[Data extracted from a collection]

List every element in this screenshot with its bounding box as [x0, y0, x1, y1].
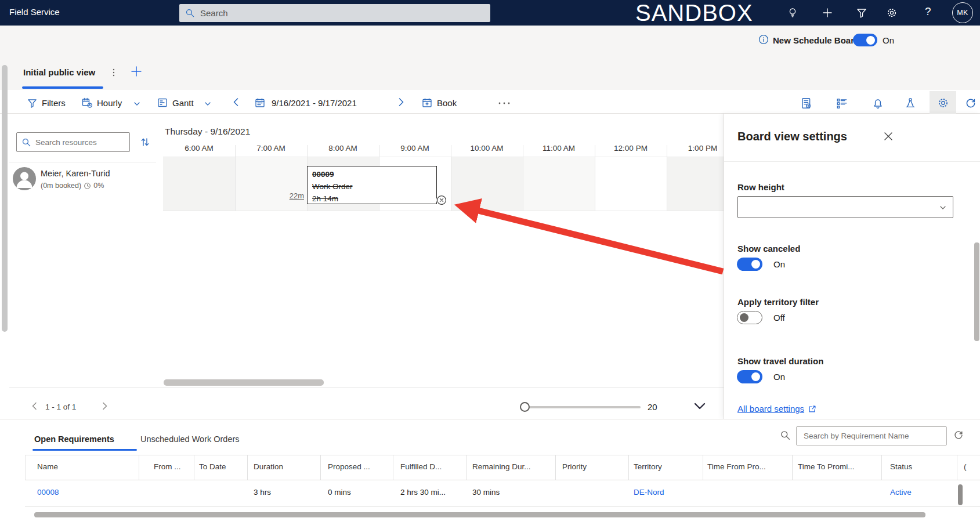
table-horizontal-scrollbar[interactable]	[34, 512, 925, 517]
resource-search[interactable]	[16, 132, 130, 152]
table-vertical-scrollbar[interactable]	[958, 484, 963, 505]
info-icon[interactable]	[758, 34, 769, 45]
column-header[interactable]: Remaining Dur...	[472, 462, 531, 471]
gear-icon[interactable]	[886, 7, 898, 19]
cell-status-link[interactable]: Active	[890, 488, 912, 497]
table-row[interactable]: 00008 3 hrs 0 mins 2 hrs 30 mi... 30 min…	[25, 480, 980, 506]
tab-open-requirements[interactable]: Open Requirements	[34, 434, 114, 444]
cancel-circle-x-icon[interactable]	[436, 195, 447, 205]
pagination-previous-icon[interactable]	[30, 401, 39, 411]
time-scale-chevron-icon[interactable]	[133, 100, 140, 107]
travel-duration-toggle[interactable]	[737, 370, 762, 383]
all-board-settings-link[interactable]: All board settings	[737, 404, 817, 414]
resource-utilization: 0%	[93, 182, 104, 190]
page-vertical-scrollbar[interactable]	[2, 65, 8, 332]
time-slot-label: 1:00 PM	[667, 144, 724, 153]
profile-avatar[interactable]: MK	[952, 2, 973, 23]
grid-cell[interactable]	[523, 157, 595, 211]
top-nav-bar: Field Service SANDBOX ? MK	[0, 0, 980, 26]
grid-cell[interactable]	[163, 157, 235, 211]
global-search[interactable]	[179, 4, 490, 22]
tab-unscheduled-work-orders[interactable]: Unscheduled Work Orders	[140, 434, 240, 444]
column-header[interactable]: Status	[890, 462, 912, 471]
app-title: Field Service	[9, 7, 60, 17]
board-view-settings-panel: Board view settings Row height Show canc…	[724, 114, 980, 419]
new-schedule-board-toggle[interactable]	[853, 34, 877, 46]
column-header[interactable]: Fulfilled D...	[400, 462, 442, 471]
toolbar-overflow-icon[interactable]	[498, 101, 511, 106]
grid-horizontal-scrollbar[interactable]	[164, 379, 324, 386]
column-header[interactable]: (	[964, 462, 967, 471]
map-legend-icon[interactable]	[904, 97, 917, 110]
column-header[interactable]: Priority	[562, 462, 587, 471]
settings-gear-icon	[937, 97, 949, 109]
next-period-icon[interactable]	[396, 97, 406, 107]
grid-cell[interactable]	[667, 157, 724, 211]
grid-cell[interactable]	[235, 157, 307, 211]
pagination-next-icon[interactable]	[100, 401, 109, 411]
book-calendar-icon[interactable]	[421, 97, 433, 108]
refresh-icon[interactable]	[953, 429, 964, 441]
help-icon[interactable]: ?	[925, 5, 931, 18]
date-range-calendar-icon[interactable]	[254, 97, 266, 108]
booking-requirements-icon[interactable]	[800, 97, 812, 110]
column-header[interactable]: Territory	[634, 462, 662, 471]
column-header[interactable]: Proposed ...	[328, 462, 370, 471]
board-footer-divider	[9, 387, 724, 387]
column-header[interactable]: Name	[37, 462, 58, 471]
column-header[interactable]: From ...	[154, 462, 181, 471]
panel-vertical-scrollbar[interactable]	[974, 242, 979, 341]
collapse-panel-chevron-icon[interactable]	[690, 399, 709, 413]
sort-resources-icon[interactable]	[139, 136, 151, 148]
close-icon[interactable]	[883, 131, 894, 142]
territory-filter-state: Off	[773, 313, 785, 323]
resource-row[interactable]: Meier, Karen-Turid (0m booked) 0%	[9, 162, 156, 198]
resource-search-input[interactable]	[34, 133, 128, 151]
filters-icon[interactable]	[27, 97, 38, 108]
column-header[interactable]: Duration	[254, 462, 283, 471]
hourly-calendar-icon[interactable]	[81, 97, 93, 108]
refresh-board-icon[interactable]	[964, 97, 977, 110]
tab-more-icon[interactable]	[109, 68, 118, 77]
global-search-input[interactable]	[199, 4, 486, 22]
view-mode-dropdown[interactable]: Gantt	[172, 98, 194, 108]
cell-remaining: 30 mins	[472, 488, 500, 497]
cell-name-link[interactable]: 00008	[37, 488, 59, 497]
zoom-slider-handle[interactable]	[520, 402, 530, 412]
filters-button[interactable]: Filters	[42, 98, 66, 108]
details-list-icon[interactable]	[836, 97, 848, 110]
lightbulb-icon[interactable]	[787, 7, 798, 19]
date-range-label[interactable]: 9/16/2021 - 9/17/2021	[272, 98, 357, 108]
zoom-slider-track[interactable]	[529, 406, 641, 408]
requirement-search[interactable]	[796, 426, 947, 445]
environment-label: SANDBOX	[635, 0, 753, 26]
show-canceled-toggle[interactable]	[737, 258, 762, 271]
time-scale-dropdown[interactable]: Hourly	[97, 98, 122, 108]
grid-cell[interactable]	[451, 157, 523, 211]
view-mode-chevron-icon[interactable]	[204, 100, 211, 107]
previous-period-icon[interactable]	[231, 97, 241, 107]
time-slot-label: 12:00 PM	[595, 144, 667, 153]
column-header[interactable]: Time To Promi...	[798, 462, 855, 471]
board-settings-button[interactable]	[930, 91, 956, 114]
cell-fulfilled: 2 hrs 30 mi...	[400, 488, 446, 497]
tab-initial-public-view[interactable]: Initial public view	[23, 67, 95, 77]
canceled-booking[interactable]: 00009 Work Order 2h 14m	[307, 166, 437, 204]
alerts-bell-icon[interactable]	[871, 97, 884, 110]
gantt-view-icon[interactable]	[157, 97, 168, 108]
territory-filter-toggle[interactable]	[737, 311, 762, 324]
column-header[interactable]: Time From Pro...	[707, 462, 766, 471]
requirement-search-input[interactable]	[802, 427, 945, 445]
filter-icon[interactable]	[856, 7, 867, 19]
grid-cell[interactable]	[595, 157, 667, 211]
row-height-select[interactable]	[737, 196, 953, 218]
add-tab-icon[interactable]	[130, 65, 143, 78]
plus-icon[interactable]	[822, 7, 833, 19]
column-header[interactable]: To Date	[199, 462, 226, 471]
resource-stats: (0m booked) 0%	[41, 182, 104, 190]
booking-id: 00009	[312, 168, 432, 180]
open-in-new-icon	[808, 404, 817, 414]
board-toolbar	[0, 90, 980, 114]
cell-territory-link[interactable]: DE-Nord	[634, 488, 664, 497]
book-button[interactable]: Book	[437, 98, 457, 108]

▶ _Task objective_:
Collect the complete line wherever the string "previous" appears in the records.

▶ _Reply_:
pagination-previous-icon[interactable]	[30, 401, 39, 411]
previous-period-icon[interactable]	[231, 97, 241, 107]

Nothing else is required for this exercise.